[Extracted records]
-- Opening Marker --
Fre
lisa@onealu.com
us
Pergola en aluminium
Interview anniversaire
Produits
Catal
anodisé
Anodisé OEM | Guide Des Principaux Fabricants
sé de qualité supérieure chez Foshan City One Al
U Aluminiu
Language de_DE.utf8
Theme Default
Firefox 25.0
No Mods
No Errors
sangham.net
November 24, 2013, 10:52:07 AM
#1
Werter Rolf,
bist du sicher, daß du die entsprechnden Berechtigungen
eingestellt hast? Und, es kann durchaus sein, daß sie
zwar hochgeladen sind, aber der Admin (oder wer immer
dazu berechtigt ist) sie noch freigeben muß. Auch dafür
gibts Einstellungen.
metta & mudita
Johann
-- Closing Marker --
-- Opening Marker --
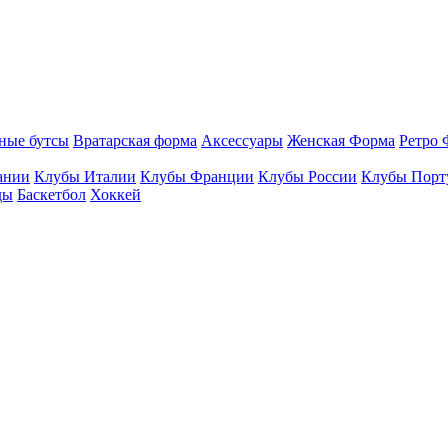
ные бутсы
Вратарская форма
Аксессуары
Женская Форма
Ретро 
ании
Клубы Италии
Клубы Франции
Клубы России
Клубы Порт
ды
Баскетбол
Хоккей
-- Closing Marker --
-- Opening Marker --
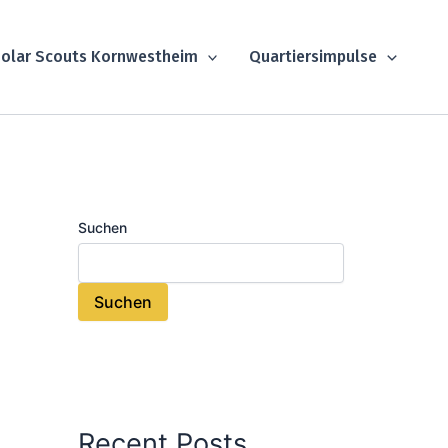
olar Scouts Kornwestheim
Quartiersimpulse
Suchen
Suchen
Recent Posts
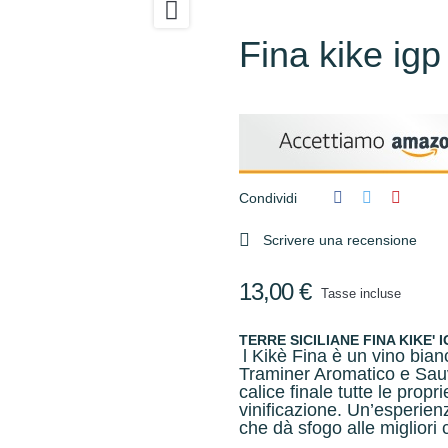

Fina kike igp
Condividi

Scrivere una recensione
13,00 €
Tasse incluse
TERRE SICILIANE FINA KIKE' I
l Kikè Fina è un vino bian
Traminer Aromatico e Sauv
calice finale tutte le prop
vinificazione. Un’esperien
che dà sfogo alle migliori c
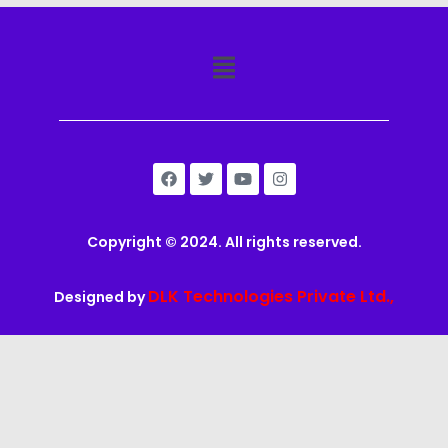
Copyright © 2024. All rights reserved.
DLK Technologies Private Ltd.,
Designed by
-- Closing Marker --
Exercise goal:
Would you output the lines above from the line holding "calice finale tutte le prop" up to and including the line holding "Designed by", exactly and only those, with no pictures?

Answer box:
calice finale tutte le prop
vinificazione. Un’esperien
che dà sfogo alle migliori c
Copyright © 2024. All rights reserved.
DLK Technologies Private Ltd.,
Designed by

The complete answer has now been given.